IU Health finishes off strong in 2017
Indiana University Health rounded out 2017 in a strong financial position, despite its operating income being weighed down earlier in the year by its divestiture of three hospitals.
The Indianapolis-based academic health center managed to boost its operating income by 85% in the third quarter compared with the same time in 2016 to nearly $239 million. That's after posting a 46% operating decline in the second quarter following the divestiture of Goshen Health and La Porte and Starke hospitals.
Operating revenue was up 9% in the fourth quarter to $1.7 billion. Expenses were up 2% during that time to $1.5 billion. Those fluctuations weren't as dramatic when viewed across the entire year, in which operating revenue grew only slightly to $6.3 billion and expenses were essentially flat.
Strong investment gains helped IU Health nearly quadruple its excess of revenues over expenses to $989 million in 2017.
"IU Health made substantial progress on its operational and cultural goals in 2017, even as we engaged a broader cross-section of the community through care, education and service," Dennis Murphy, IU Health's president and CEO, wrote in a statement.
IU Health also bucked the widespread trend of lagging admissions last year. Admissions grew by 2.7% in the final quarter and 8.2% in the year. Inpatient days, surgeries and imaging services were also up. Emergency room visits were down 1.5% during the year, however.
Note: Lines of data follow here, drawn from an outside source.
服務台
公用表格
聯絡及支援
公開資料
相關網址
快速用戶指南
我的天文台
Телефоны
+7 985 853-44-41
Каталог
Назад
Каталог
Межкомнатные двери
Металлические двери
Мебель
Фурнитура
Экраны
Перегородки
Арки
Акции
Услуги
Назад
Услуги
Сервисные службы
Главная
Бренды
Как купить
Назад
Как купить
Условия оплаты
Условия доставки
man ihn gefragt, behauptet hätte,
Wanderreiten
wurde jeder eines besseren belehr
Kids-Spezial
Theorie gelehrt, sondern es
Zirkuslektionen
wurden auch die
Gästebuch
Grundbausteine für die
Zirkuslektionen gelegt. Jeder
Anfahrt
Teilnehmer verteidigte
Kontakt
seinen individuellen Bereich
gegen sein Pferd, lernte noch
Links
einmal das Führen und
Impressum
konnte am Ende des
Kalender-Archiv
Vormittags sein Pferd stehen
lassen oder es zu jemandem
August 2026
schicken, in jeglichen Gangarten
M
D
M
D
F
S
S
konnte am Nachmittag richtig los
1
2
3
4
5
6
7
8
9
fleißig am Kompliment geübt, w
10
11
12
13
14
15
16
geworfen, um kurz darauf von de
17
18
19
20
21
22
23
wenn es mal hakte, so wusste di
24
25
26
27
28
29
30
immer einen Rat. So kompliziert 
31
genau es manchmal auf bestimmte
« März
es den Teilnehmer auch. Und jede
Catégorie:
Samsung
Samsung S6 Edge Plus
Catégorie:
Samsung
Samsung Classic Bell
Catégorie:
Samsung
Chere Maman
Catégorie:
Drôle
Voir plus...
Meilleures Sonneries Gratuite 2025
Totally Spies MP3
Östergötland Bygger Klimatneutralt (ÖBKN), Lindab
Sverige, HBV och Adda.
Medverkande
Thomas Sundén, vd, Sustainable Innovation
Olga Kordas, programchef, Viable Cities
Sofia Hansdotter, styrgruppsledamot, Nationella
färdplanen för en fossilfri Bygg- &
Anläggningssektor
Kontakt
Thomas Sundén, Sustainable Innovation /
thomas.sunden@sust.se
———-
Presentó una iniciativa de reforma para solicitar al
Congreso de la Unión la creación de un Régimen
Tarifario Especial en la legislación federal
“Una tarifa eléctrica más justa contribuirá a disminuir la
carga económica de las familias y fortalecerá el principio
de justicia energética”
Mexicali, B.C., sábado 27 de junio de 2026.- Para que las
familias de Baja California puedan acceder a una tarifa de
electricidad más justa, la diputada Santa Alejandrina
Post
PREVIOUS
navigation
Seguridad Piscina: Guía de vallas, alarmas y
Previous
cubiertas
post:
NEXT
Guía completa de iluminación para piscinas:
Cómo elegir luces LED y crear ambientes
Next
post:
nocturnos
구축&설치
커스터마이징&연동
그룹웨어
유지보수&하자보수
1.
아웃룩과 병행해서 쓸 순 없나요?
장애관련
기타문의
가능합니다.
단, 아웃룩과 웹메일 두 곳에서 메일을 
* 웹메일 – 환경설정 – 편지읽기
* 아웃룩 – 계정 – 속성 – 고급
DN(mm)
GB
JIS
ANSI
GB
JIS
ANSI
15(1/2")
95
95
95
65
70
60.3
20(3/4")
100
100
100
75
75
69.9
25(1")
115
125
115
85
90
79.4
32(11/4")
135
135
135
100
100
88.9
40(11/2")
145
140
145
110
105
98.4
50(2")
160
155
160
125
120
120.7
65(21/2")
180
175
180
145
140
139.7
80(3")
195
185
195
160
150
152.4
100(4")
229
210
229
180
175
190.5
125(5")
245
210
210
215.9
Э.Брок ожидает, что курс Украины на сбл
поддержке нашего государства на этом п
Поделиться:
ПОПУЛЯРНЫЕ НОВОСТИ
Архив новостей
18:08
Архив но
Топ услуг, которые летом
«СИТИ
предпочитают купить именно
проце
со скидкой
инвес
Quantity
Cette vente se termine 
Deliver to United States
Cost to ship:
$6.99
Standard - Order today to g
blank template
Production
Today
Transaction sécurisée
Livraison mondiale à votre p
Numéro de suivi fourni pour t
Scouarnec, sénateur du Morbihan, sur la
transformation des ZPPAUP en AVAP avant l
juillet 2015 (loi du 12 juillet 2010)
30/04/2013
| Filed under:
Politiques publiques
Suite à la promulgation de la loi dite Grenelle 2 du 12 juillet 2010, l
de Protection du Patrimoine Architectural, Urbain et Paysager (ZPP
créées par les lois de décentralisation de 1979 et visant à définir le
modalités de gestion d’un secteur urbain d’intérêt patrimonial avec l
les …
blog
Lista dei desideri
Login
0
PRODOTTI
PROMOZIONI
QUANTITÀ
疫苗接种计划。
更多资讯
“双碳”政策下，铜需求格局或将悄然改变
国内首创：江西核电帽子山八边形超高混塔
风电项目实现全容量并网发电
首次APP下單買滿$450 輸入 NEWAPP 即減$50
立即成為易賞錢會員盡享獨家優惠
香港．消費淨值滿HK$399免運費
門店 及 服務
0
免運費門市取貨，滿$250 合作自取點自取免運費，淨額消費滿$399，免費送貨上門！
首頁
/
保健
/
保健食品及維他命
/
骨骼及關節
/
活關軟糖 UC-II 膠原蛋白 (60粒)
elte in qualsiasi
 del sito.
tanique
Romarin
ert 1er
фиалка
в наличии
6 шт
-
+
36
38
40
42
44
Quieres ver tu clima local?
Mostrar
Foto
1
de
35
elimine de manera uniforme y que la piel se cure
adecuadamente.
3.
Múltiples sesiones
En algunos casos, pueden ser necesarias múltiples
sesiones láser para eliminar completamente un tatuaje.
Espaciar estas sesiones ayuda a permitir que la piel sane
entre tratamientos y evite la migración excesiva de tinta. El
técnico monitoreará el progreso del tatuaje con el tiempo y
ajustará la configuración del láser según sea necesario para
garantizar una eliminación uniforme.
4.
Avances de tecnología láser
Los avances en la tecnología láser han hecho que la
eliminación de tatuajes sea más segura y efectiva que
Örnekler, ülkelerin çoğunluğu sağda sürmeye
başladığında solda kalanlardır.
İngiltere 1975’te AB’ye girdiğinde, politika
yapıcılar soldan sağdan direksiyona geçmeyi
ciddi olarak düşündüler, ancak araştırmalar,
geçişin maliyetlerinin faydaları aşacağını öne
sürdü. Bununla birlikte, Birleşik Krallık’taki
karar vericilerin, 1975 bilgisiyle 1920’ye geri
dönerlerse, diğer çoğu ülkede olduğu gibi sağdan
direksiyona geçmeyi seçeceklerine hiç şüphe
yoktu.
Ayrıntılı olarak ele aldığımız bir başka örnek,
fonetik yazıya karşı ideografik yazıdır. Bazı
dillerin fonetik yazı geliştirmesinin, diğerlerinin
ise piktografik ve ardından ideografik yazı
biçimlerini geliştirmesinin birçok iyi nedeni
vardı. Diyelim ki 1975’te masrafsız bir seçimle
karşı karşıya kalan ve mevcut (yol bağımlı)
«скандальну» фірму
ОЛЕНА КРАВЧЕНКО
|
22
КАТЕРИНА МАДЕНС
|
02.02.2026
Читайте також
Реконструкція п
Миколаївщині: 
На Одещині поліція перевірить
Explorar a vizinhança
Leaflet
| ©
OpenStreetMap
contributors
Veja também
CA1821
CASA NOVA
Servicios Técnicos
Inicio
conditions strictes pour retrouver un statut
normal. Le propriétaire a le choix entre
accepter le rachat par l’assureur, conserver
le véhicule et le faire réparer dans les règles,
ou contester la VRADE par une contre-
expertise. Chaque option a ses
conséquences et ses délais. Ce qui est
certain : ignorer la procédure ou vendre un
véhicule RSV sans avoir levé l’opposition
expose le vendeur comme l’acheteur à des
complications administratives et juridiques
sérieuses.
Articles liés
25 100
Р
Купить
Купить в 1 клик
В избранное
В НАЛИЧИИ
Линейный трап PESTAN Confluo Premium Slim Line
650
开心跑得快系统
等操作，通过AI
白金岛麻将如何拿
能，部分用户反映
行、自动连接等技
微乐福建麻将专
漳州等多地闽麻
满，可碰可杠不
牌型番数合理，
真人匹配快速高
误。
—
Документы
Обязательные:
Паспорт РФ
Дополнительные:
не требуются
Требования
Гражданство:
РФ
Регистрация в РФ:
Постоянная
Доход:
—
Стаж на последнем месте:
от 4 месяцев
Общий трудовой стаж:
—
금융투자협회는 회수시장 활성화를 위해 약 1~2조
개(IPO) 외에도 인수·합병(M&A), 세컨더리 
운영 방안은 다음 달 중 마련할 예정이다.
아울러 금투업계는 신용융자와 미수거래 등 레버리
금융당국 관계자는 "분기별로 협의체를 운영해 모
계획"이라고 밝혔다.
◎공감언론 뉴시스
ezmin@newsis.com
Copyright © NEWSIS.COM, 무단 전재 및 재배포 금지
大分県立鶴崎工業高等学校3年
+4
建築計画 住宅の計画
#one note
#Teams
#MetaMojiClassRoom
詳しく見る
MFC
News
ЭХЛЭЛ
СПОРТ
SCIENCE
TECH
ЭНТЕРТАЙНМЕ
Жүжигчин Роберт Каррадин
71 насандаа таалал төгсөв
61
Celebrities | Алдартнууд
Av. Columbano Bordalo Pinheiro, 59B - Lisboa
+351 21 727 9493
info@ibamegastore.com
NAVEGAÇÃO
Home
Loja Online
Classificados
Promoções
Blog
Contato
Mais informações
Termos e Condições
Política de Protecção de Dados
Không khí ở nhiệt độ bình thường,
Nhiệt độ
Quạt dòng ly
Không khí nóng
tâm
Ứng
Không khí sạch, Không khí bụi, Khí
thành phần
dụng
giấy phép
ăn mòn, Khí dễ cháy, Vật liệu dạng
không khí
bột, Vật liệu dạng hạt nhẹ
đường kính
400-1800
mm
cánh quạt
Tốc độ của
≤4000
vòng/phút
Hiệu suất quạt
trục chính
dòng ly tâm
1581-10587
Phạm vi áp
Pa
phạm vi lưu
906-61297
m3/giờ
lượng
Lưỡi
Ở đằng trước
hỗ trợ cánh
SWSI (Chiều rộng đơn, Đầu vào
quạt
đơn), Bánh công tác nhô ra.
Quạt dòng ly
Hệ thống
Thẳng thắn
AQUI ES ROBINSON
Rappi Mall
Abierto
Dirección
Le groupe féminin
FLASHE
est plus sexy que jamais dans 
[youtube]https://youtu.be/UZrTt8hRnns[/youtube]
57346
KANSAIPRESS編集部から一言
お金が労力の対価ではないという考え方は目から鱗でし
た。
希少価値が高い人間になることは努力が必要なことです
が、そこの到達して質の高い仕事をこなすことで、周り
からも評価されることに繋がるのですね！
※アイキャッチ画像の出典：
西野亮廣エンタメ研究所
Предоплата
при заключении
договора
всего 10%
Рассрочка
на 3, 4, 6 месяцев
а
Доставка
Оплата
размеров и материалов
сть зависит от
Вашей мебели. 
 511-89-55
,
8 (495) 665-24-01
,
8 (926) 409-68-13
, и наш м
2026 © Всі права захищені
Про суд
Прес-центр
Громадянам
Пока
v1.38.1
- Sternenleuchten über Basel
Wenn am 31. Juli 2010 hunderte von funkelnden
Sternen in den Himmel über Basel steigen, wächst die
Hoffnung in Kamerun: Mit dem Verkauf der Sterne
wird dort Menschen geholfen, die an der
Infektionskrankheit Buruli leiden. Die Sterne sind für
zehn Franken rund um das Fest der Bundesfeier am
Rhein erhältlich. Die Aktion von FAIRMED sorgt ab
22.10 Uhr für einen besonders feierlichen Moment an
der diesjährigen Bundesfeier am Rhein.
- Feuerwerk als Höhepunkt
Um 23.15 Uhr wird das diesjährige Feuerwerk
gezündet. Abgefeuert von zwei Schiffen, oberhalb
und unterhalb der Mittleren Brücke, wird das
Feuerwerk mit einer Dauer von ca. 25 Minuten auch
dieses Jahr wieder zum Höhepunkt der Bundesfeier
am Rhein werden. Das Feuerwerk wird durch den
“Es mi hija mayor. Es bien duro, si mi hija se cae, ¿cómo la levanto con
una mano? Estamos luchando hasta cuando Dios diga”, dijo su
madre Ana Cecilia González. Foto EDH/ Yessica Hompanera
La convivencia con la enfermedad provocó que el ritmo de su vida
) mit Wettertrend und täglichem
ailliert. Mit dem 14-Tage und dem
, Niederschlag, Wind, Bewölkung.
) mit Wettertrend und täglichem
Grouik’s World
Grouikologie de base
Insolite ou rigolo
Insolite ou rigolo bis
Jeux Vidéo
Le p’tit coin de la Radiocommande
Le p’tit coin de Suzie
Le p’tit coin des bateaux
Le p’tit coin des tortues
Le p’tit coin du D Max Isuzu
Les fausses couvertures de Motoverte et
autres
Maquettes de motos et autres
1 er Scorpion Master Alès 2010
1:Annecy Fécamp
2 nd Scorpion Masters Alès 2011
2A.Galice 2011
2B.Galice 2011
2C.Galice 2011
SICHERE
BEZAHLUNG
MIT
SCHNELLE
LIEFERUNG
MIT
Despite the positive admissions trends, IU Health's net patient service revenue dropped by 2.2% in 2017, driven in part by decreased revenue from commercial insurers and increased revenue from a state-sponsored health insurance program for low-income adults. Premium revenue from the system's own health plan was also down.
IU Health's work to standardize its supplies purchasing across all 15 hospitals and ambulatory facilities may be starting to show the results an executive described in a recent interview with Modern Healthcare. IU Health's spending on supplies, drugs and purchased services dipped by 2.2% in 2017.
At the same time, spending in the larger category of salaries, wages and benefits increased by 2.6%, which the system said is primarily because of pay increases in the middle of the year and an increase in full time equivalent employees.
IU Health recently closed on the sale of MDwise, a 360,000-member Medicaid health plan it jointly owned with Health and Hospital Corp. of Marion County.
Next month, the system will officially bring on Jay County Hospital in Portland, Ind. Also this year it will launch a primary care office and pediatric specialty clinic in Fort Wayne, Ind.